To summarize the discussion in this section, economic theory provides a framework for
analyzing the impacts of environmental regulation on employment. The net employment effect
incorporates expected employment changes (both positive and negative) in the regulated sector,
the environmental protection sector, and other relevant sectors. Using economic theory, labor
demand impacts for regulated firms, and also for the regulated industry, can be decomposed into
output and substitution effects. With these potentially competing forces, under standard
neoclassical theory estimation of net employment effects is possible with empirical study
specific to the regulated firms and firms in the environmental protection sector and other relevant
sectors when data and methods of sufficient detail and quality are available. Finally, economic
theory suggests that labor supply effects are also possible. In the next section, we discuss the
available empirical literature.
4.3.2 Current State of Knowledge Based on the Peer-Reviewed Literature
In the labor economics literature there is an extensive body of peer-reviewed empirical
work analyzing various aspects of labor demand, relying on the above theoretical framework.35
This work focuses primarily on the effects of employment policies, e.g. labor taxes, minimum
wage, etc.36 In contrast, the peer-reviewed empirical literature specifically estimating
employment effects of environmental regulations is very limited.
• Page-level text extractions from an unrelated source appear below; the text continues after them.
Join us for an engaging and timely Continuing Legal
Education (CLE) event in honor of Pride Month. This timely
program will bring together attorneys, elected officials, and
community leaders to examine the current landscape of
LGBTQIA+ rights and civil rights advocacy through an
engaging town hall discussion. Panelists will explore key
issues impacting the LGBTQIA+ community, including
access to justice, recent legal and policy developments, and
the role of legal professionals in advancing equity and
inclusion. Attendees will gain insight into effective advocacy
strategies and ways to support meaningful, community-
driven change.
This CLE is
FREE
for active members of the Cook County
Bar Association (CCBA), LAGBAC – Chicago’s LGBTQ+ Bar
In this section, we present an
overview of the latter. As discussed in the preceding section on theory, determining the direction
of employment effects in regulated industries is challenging because of the complexity of the
output and substitution effects. Complying with a new or more stringent regulation may require
additional inputs, including labor, and may alter the relative proportions of labor and capital used
by regulated firms (and firms in other relevant industries) in their production processes.
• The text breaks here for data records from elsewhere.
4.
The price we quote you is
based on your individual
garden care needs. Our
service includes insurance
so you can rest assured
Several empirical studies, including Berman and Bui (2001) and Morgenstern et al
(2002), suggest that net employment impacts may be zero or slightly positive but small even in
the regulated sector. Other research suggests that more highly regulated counties may generate
fewer jobs than less regulated ones (Greenstone 2002, Walker 2011). However since these latter
studies compare more regulated to less regulated counties they overstate the net national impact
of regulation to the extent that regulation causes plants to locate in one area of the country rather
than another. List et al. (2003) find some evidence that this type of geographic relocation may be
35 Again, see Hamermesh (1993) for a detailed treatment. 36 See Ehrenberg & Smith (2000), Chapter 4: “Employment Effects: Empirical Estimates” for a concise overview.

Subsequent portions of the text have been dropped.